Show that field extensions $K(\alpha)$ and $K(\frac{a\alpha + b}{c\alpha + d})$ are equal

Question

In my Algebra/Galois theory lecture I encountered the following statement about field extensions:

Let $L|K$ be a field extension, $\alpha\in L\setminus K$ and $\begin{pmatrix} a & b \\ c & d \end{pmatrix} \in Gl_n(K)$. Then $K(\alpha) = K\left(\frac{a\alpha + b}{c\alpha + d}\right)$.

The Inclusion $K\left(\frac{a\alpha + b}{c\alpha + d}\right) \subset K(\alpha)$ is obvious to me. But I struggle with showing the opposite direction. I really can't find a way to write $\alpha$ as a term involving the more complicated fraction.

Can anyone help me here?

Answer 1

To finish Jyrki's comment...

Fix a matrix $A \in Gl_2(K)$. Notice that we have an action of $A$ on $L$ given by $A \cdot \alpha := \tfrac{a\alpha + b}{c\alpha + d}$. Given $\alpha \in L - K$, we can consider the element $t := A \cdot \alpha \in L$. Our goal is to compare $K(t)$ with $K(\alpha)$.

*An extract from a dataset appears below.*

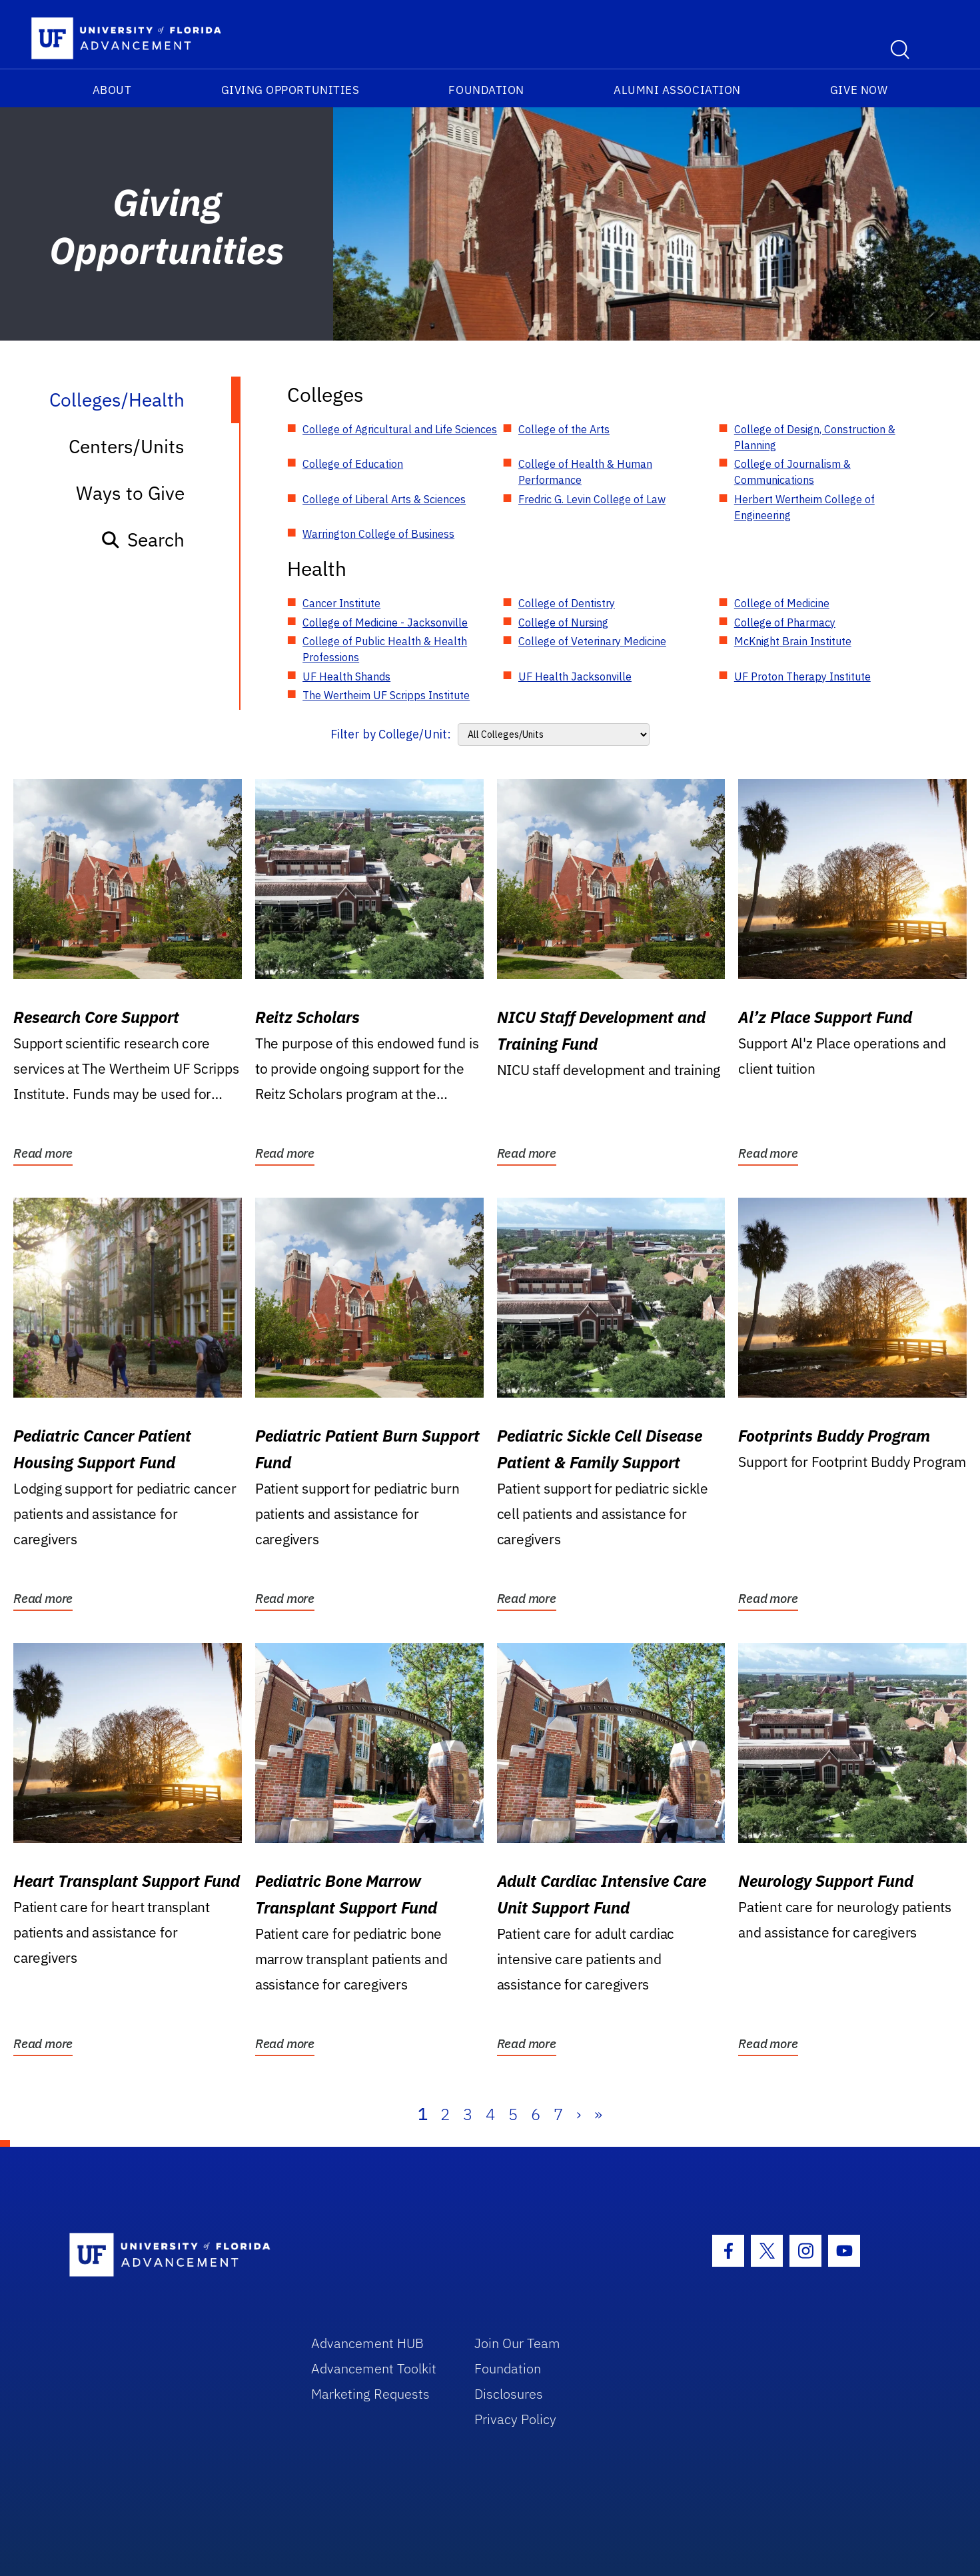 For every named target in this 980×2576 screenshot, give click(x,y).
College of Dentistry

• Let $F \subseteq L$ be a field containing $K \cup \{\alpha\}$. It will also contain $A \cdot \alpha = t$, since $a\alpha + b \in F$, $c \alpha + d \in F - \{0\}$, and $\tfrac{a\alpha+ b}{c\alpha + d} \in F$. Thus $K \cup \{t\} \subseteq F$.
• Let $F \subseteq L$ be a field containing $K \cup \{t\}$. Notice that $tc-a \in F$, $b-td \in F$, and if $tc - a \neq 0$ then $\tfrac{b-td}{tc-a} = \alpha \in F$. If $tc = a$, then we would have $$ tc = \frac{ac \alpha + bc}{c\alpha + d} = a \implies ac\alpha + bc = ac\alpha + ad \implies bc = ad \implies \det(A) = 0, $$ which cannot happen by assumption. Thus $K \cup \{\alpha\} \subseteq F$.

Since every field containing $K \cup \{\alpha\}$ must contain $K \cup \{t\}$ and vice versa, we have that $K(t) = K(\alpha)$.

After this, one probably would want to explore the following.

Exercise: Let $G$ be a group acting on $L$ which fixes $K$, in the sense that $G \cdot K \subseteq K$. Is it true that for any $g \in G$ and any $\alpha \in L-K$ we have $K(g \cdot \alpha) = K(\alpha)$?

Answer 2

It may help to know that in the projective line $\mathbb PL^1$, for any invertible $A=\begin{pmatrix}a&b\\c&d\end{pmatrix}\in\operatorname{GL}_2(L)$, the map $\varphi_A:x\mapsto\frac{ax+b}{cx+d}$ is called a Möbius transformation, and it is invertible with $(\varphi_A)^{-1}=\varphi_{A^{-1}}$. You can check this yourself.

Anyway, you can check that if $\alpha\in L$ and $A\in\operatorname{GL}_2(K)$ and $\beta\in K(\alpha)$, then $\varphi_A(\beta)\in K(\alpha)$. Use these in conjunction with $\varphi_A^{-1}=\varphi_{A^{-1}}$ to show that $\alpha\in K(\varphi_A(\alpha))$.